Chianese: I couldn’t believe how beautiful it was, and David was a musician himself. He always wanted to be in a rock band. I knew that he’d choose something beautiful. That opening scene is just wonderful — even my wife, who is very, very English, loves it!
Reynolds: David’s original idea was to have a different opening track for each episode, and when he went in to do the pitch, he said that [‘Woke Up This Morning’] is going to be the song for episode one. [HBO] actually liked this one, so they stuck with that tune at the start, and had a different song at the end of each episode, which I think worked really well.
Spragg: Have you seen The Many Saints Of Newark, Dom?
Chianese: I thought it was very interesting, a good prequel. It gives a little history of how Tony Soprano grew up.
Spragg: At the end of the film, it cuts to black, and our song comes on. I was in the cinema in Brixton watching it, and it was rammed. I’d had a row with my girlfriend so I was a bit pissed off, but the film ended and ‘Woke Up This Morning’ started and everyone went mad! I just burst into tears. How the fuck have a band from Brixton pretending to be Americans ended up on the best gangster film going?!
You did a pretty good job of pretending to be Americans…
Reynolds: It was at the time of Britpop, and everyone was wearing Union Jacks and being proud to be British. We fucking hated that, and wanted to be the antithesis of it.

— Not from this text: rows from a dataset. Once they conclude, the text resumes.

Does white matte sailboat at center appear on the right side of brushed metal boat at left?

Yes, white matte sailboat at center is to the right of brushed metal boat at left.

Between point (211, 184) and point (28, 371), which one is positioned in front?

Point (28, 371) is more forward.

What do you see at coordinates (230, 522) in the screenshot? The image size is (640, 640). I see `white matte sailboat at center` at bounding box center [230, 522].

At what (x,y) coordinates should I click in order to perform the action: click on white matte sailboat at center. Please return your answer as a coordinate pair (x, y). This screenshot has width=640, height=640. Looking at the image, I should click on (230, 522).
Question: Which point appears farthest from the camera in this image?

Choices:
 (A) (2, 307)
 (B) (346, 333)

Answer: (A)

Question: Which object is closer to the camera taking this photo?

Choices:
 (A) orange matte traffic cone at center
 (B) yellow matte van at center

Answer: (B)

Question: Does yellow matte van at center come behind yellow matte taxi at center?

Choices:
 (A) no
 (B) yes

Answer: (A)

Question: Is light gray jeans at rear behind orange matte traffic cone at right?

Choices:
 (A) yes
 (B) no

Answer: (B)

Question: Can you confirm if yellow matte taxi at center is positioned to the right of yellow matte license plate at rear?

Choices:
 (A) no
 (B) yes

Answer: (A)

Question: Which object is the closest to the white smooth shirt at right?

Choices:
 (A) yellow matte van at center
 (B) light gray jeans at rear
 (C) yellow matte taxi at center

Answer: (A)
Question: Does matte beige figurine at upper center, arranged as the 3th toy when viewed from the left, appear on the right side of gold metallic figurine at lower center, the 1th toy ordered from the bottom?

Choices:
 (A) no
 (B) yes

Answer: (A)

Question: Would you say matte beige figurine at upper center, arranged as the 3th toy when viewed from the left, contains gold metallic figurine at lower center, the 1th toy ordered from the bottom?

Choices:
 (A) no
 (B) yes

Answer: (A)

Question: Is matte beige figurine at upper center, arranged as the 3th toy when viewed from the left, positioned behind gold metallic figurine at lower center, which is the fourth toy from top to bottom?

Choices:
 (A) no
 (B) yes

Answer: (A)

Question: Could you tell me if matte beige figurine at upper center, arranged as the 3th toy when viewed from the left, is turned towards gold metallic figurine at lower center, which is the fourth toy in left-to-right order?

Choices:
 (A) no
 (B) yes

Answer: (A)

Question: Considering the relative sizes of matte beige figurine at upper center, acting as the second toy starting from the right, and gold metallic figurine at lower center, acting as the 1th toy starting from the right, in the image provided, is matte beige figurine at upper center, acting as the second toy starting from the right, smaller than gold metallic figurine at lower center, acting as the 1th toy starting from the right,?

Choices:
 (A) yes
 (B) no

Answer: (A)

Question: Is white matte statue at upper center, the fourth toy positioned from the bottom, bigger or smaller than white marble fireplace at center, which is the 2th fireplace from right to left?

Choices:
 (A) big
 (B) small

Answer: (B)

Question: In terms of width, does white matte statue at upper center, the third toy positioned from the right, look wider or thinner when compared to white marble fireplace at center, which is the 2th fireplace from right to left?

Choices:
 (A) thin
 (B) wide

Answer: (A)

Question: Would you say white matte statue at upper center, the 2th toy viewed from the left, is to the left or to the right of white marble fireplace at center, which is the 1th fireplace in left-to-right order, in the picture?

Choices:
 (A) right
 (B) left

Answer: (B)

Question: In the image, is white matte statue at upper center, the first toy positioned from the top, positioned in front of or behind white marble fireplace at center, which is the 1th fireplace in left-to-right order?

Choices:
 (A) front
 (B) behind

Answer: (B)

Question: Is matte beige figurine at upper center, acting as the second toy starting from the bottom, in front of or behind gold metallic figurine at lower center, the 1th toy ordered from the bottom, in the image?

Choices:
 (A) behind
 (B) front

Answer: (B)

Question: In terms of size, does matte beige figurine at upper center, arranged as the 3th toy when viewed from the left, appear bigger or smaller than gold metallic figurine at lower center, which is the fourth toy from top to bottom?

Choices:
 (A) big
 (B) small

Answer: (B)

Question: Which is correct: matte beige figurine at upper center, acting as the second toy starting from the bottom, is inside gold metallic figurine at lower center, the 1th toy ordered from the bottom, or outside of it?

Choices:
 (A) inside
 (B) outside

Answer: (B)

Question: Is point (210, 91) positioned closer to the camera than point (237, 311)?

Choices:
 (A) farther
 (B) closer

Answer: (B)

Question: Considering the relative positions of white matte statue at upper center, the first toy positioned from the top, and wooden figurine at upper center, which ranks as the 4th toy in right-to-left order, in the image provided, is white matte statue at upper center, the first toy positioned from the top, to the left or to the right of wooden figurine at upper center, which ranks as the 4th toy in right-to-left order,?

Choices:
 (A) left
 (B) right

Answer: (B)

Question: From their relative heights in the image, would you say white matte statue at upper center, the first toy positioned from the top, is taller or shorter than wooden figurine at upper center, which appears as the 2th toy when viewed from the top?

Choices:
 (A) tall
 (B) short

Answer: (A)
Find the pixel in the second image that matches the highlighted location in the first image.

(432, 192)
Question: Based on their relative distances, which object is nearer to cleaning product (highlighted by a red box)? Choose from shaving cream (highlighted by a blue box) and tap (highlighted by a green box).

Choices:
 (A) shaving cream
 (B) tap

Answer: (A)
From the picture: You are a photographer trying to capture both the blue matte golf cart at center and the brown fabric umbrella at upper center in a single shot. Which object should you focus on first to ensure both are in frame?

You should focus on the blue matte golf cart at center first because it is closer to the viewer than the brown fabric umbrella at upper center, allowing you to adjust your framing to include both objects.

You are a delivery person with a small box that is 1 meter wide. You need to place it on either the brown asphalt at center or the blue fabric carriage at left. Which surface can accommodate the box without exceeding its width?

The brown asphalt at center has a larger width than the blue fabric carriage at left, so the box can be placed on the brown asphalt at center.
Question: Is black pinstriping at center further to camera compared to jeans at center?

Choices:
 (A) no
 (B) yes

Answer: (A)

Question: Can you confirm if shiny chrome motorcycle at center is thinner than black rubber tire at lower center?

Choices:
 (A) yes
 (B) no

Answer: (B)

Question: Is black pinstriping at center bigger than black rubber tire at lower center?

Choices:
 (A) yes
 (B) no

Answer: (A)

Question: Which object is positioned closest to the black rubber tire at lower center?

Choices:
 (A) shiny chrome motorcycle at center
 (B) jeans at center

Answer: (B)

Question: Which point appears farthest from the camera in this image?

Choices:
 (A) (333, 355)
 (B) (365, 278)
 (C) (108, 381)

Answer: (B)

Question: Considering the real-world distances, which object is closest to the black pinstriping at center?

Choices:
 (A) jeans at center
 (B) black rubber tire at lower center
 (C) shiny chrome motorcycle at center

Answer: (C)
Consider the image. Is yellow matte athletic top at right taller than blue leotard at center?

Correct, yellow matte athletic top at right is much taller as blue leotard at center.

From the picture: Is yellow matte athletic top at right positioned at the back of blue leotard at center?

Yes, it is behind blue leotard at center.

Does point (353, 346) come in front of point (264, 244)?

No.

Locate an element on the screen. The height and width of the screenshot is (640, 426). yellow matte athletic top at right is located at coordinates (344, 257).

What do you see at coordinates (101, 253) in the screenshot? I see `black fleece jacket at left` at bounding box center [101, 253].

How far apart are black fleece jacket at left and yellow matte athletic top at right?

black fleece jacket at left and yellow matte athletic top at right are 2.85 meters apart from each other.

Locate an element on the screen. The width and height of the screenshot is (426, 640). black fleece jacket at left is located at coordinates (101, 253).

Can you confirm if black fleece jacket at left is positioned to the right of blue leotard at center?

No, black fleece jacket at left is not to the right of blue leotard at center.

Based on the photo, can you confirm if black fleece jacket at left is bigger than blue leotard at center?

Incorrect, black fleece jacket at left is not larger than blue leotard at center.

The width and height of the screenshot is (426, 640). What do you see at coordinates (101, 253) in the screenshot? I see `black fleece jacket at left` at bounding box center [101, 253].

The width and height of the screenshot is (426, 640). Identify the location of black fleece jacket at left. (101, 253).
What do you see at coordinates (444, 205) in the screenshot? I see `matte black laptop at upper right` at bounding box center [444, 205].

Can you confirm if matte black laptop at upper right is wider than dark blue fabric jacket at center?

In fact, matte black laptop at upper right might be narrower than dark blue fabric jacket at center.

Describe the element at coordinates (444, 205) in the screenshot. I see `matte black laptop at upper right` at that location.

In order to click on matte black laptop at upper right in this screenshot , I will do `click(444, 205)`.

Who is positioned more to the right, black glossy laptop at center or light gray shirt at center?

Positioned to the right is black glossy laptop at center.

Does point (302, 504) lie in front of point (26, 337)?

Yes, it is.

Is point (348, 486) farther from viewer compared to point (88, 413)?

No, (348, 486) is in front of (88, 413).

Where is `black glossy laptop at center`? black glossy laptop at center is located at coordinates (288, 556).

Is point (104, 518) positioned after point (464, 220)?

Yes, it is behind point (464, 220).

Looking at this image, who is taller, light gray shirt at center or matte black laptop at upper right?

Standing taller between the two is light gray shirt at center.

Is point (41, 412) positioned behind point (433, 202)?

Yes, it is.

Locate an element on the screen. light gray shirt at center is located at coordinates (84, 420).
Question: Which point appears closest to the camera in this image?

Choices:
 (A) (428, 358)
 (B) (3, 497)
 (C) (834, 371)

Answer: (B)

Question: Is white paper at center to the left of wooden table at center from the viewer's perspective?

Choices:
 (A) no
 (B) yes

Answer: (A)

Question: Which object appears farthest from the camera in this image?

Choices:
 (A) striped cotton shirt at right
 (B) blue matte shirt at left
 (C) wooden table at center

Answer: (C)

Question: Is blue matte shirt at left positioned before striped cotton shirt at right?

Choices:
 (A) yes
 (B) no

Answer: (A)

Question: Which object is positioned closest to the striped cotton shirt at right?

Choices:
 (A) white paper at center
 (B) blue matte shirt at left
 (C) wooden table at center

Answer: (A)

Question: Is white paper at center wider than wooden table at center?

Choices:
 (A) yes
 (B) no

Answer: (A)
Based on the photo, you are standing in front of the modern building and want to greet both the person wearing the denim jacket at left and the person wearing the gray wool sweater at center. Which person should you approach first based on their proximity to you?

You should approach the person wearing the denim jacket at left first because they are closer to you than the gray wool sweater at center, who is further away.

Spragg: God bless Blur and Oasis, but I can’t imagine them opening The Sopranos! David Chase thought he’d found an American, and then realised that we were a Welshman and a Scotsman from south London! That irony made the intro even better though…
It seems like the show has picked up a new audience in recent years…
Spragg: Covid was amazing for it — The Sopranos was the most-watched box set in lockdown, and it had a real resurgence. So when Uncle Junior gets in touch with us after Covid and we’re all still alive, we had to work together. He came up to us, not the other way around. He was treating us like the celebrities, but he’s the real don!
And what’s the song you’ve been working on today about?
Spragg: It’s got a Berlin, Bowie, Roxy Music vibe. It’s about some fella on the wrong side of the wall in Germany with a hangover, feeling alienated and dispossessed. We’ve got a couple of gangster tracks on the new album, but I don’t want Dominic and us to be associated with the Mafia all the time — we’ve got to do a beautiful love song! Dominic sounds exactly like I wanted him to sound like, a man who will never drink tequila again.
Chianese: I did it once with two Cuban guys and they had to lay me down in a cab! Never again!
Spragg: We should make something else together, Dom.
Chianese: If you’ve got a guitar and a harmonica, let’s do a country song!
Reynolds: Can you play in E?
Alabama 2’s new album Cold War Classics Vol 2 is due for release on October 27 2023 via Submarine Cat Records.